§ **TASK**: This exercise calls for all the entries that follow to be set down exactly, without their images.

Data excerpts
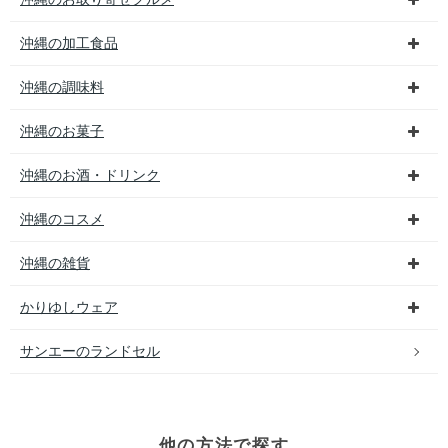
沖縄の加工食品
沖縄の調味料
沖縄のお菓子
沖縄のお酒・ドリンク
沖縄のコスメ
沖縄の雑貨
かりゆしウェア
サンエーのランドセル
他の方法で探す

§ **EXERCISE OUTPUT**:
沖縄の加工食品
沖縄の調味料
沖縄のお菓子
沖縄のお酒・ドリンク
沖縄のコスメ
沖縄の雑貨
かりゆしウェア
サンエーのランドセル
他の方法で探す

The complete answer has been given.